What is the percentage of known finite non-abelian groups to known finite abelian groups? I'm curious as to what the percentage of known finite non-abelian groups to known finite abelian groups is. Is there any research or hard data in this direction?
Edit: As we keep discovering more groups will non-abelian groups or abelian groups dominate the percentage?
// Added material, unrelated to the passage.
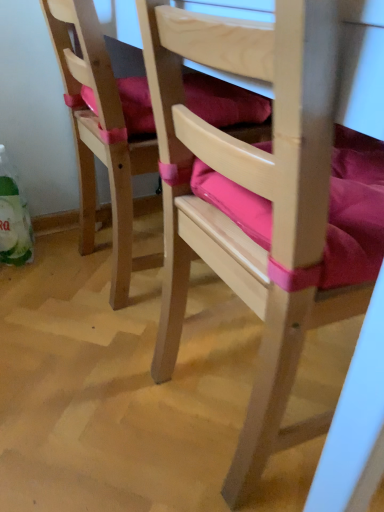 The image size is (384, 512). I want to click on free space that is to the left of wooden chair with pink cushion at center, the second chair in the left-to-right sequence, so click(x=92, y=397).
 A: The vast majority of finite groups are 2-groups (that is groups whose order is a power of 2). The vast majority of those 2-groups are non-abelian. There is a classical result (see https://academic.oup.com/plms/article-abstract/s3-15/1/151/1534319 ) that the for any prime $p$, the number of groups of size $p^n$ is $p^{\frac{2n^3}{27}}$. It is not hard to see from this (and a little care with the error terms) that the vast majority of groups of size at most $m$ are contained in the $2$ groups. Note that this doesn't assert that they have density 1 (which is as far as I'm aware an open problem). Now, for any prime $p$ and $n$ the number of abelian groups of order $p^n$ is $P(n)$ where $P(n)$ is the number of partitions of $n$. The number of partitions of $n$ grows slower than exponential, and so the vast majority of finite groups are non-abelian 2-groups as long as one is counting how many groups there are of order $n$ for large $n$.